• DATASET ENTRIES:
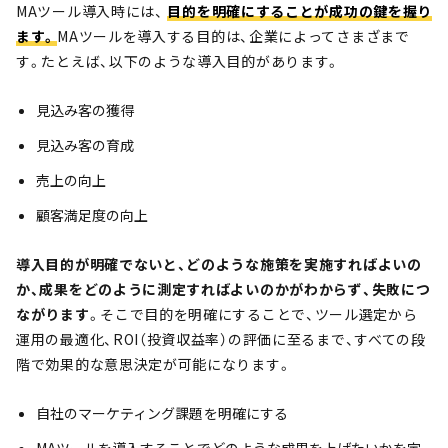
MAツール導入時には、
目的を明確にすることが成功の鍵を握り
ます。
MAツールを導入する目的は、企業によってさまざまで
す。たとえば、以下のような導入目的があります。
見込み客の獲得
見込み客の育成
売上の向上
顧客満足度の向上
導入目的が明確でないと、どのような施策を実施すればよいの
か、成果をどのように測定すればよいのかがわからず、失敗につ
ながります
。そこで目的を明確にすることで、ツール選定から
運用の最適化、ROI（投資収益率）の評価に至るまで、すべての段
階で効果的な意思決定が可能になります。
自社のマーケティング課題を明確にする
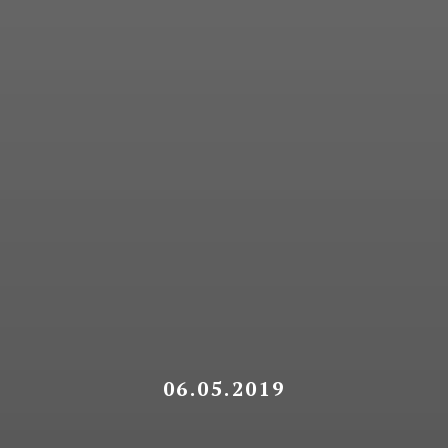
06.05.2019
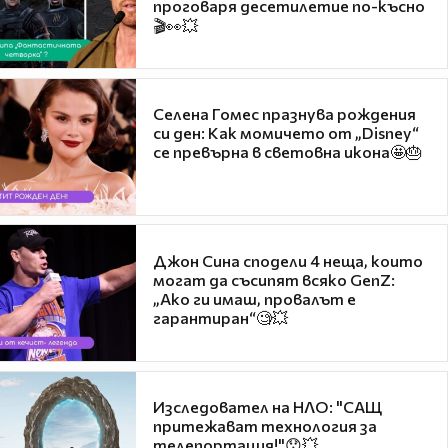
проговаря десетилетие по-късно
🎬👀💥
Селена Гомес празнува рождения
си ден: Как момичето от „Disney“
се превърна в световна икона🤩🎂
Джон Сина сподели 4 неща, които
могат да съсипят всяко GenZ:
„Ако ги имаш, провалът е
гарантиран“🧐💥
Изследовател на НЛО: "САЩ
притежават технология за
телепортация!"😯💥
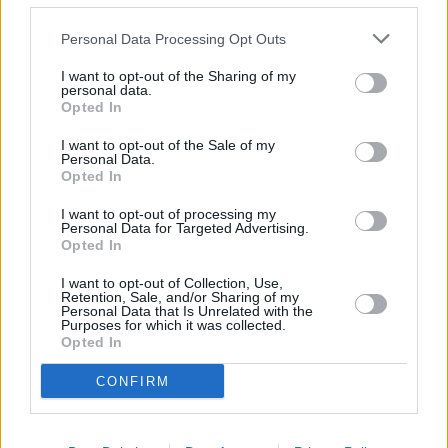
χαμηλότερο. Ως βασικοί λόγοι μείωσης του τζίρου
δηλώνονται από τους ερωτηθέντες η ακρίβεια με
Personal Data Processing Opt Outs
55,36% και η μείωση του διαθέσιμου εισοδήματος με
I want to opt-out of the Sharing of my
personal data.
45,54% και ακολουθούν ο ανταγωνισμός από τις
Opted In
μεγάλες εμπορικές αλυσίδες με 12,5%, η στροφή σε
I want to opt-out of the Sale of my
ψηφιακές αγορές με 5,8% και το παρεμπόριο με 4%.
Personal Data.
Opted In
*Το 92,7% των ερωτηθέντων θεωρούν ότι η αύξηση
I want to opt-out of processing my
Personal Data for Targeted Advertising.
του μισθολογικού κόστους που υπήρξε χρειάζεται να
Opted In
συνοδευτεί με την άμεση μείωση των ασφαλιστικών
I want to opt-out of Collection, Use,
εισφορών και των φορολογικών επιβαρύνσεων.
Retention, Sale, and/or Sharing of my
Personal Data that Is Unrelated with the
Αντίθετη άποψη έχει μόλις το 5,9%.
Purposes for which it was collected.
Opted In
CONFIRM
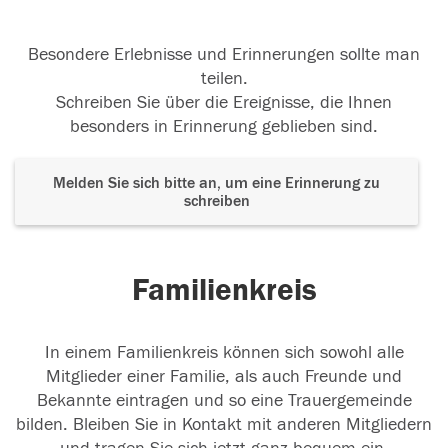
Besondere Erlebnisse und Erinnerungen sollte man
teilen.
Schreiben Sie über die Ereignisse, die Ihnen
besonders in Erinnerung geblieben sind.
Melden Sie sich bitte an, um eine Erinnerung zu
schreiben
Familienkreis
In einem Familienkreis können sich sowohl alle
Mitglieder einer Familie, als auch Freunde und
Bekannte eintragen und so eine Trauergemeinde
bilden. Bleiben Sie in Kontakt mit anderen Mitgliedern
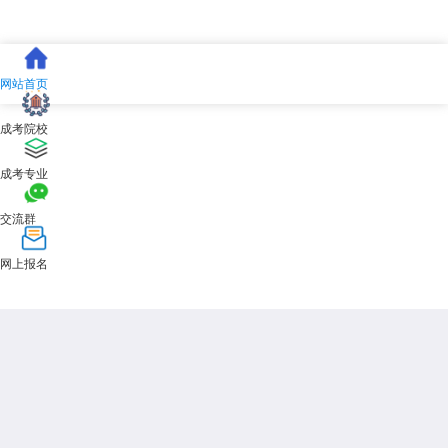
网站首页
成考院校
成考专业
交流群
网上报名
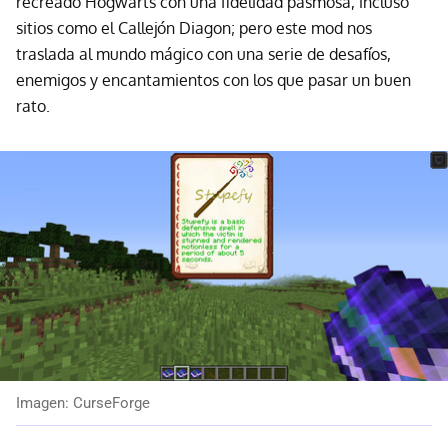
recreado Hogwarts con una fidelidad pasmosa, incluso
sitios como el Callejón Diagon; pero este mod nos
traslada al mundo mágico con una serie de desafíos,
enemigos y encantamientos con los que pasar un buen
rato.
Imagen: CurseForge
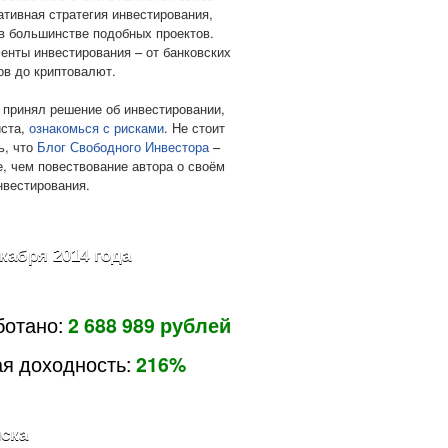
ативная стратегия инвестирования,
в большинстве подобных проектов.
енты инвестирования – от банковских
ов до криптовалют.
 принял решение об инвестировании,
ста,
ознакомься с рисками
. Не стоит
ь, что
Блог Свободного Инвестора
–
е, чем повествование автора о своём
нвестирования.
екабря 2014 года
ботано:
2 688 989 рублей
я доходность:
216%
ска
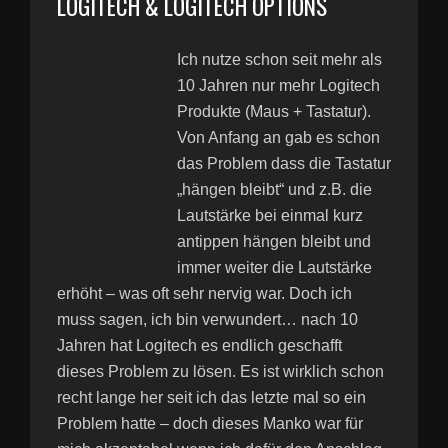
LOGITECH & LOGITECH OPTIONS
Ich nutze schon seit mehr als
10 Jahren nur mehr Logitech
Produkte (Maus + Tastatur).
Von Anfang an gab es schon
das Problem dass die Tastatur
„hängen bleibt“ und z.B. die
Lautstärke bei einmal kurz
antippen hängen bleibt und
immer weiter die Lautstärke
erhöht – was oft sehr nervig war. Doch ich
muss sagen, ich bin verwundert… nach 10
Jahren hat Logitech es endlich geschafft
dieses Problem zu lösen. Es ist wirklich schon
recht lange her seit ich das letzte mal so ein
Problem hatte – doch dieses Manko war für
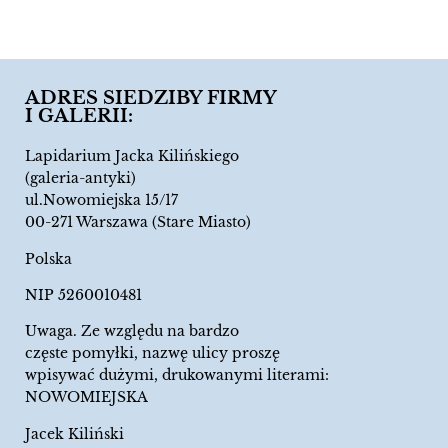
ADRES SIEDZIBY FIRMY
I GALERII:
Lapidarium Jacka Kilińskiego
(galeria-antyki)
ul.Nowomiejska 15/17
00-271 Warszawa (Stare Miasto)
Polska
NIP 5260010481
Uwaga. Ze względu na bardzo
częste pomyłki, nazwę ulicy proszę
wpisywać dużymi, drukowanymi literami:
NOWOMIEJSKA
Jacek Kiliński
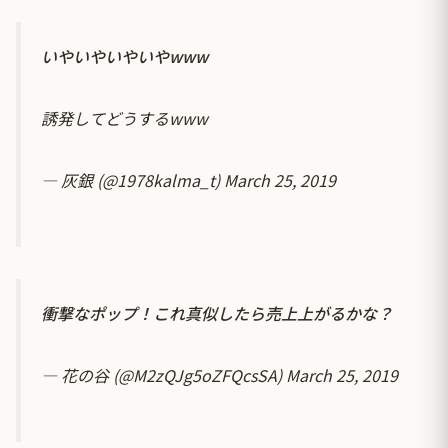
いやいやいやいやwww
誘発してどうするwww
— 灰銀 (@1978kalma_t)
March 25, 2019
衝撃なポップ！これ真似したら売上上がるかな？
— 花の谷 (@M2zQJg5oZFQcsSA)
March 25, 2019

• PROBLEM REQUIREMENTS:
Look over the entries above and count the lines where the word "Lautstärke" appears, then report only that count.

• RESPONSE BELOW:
2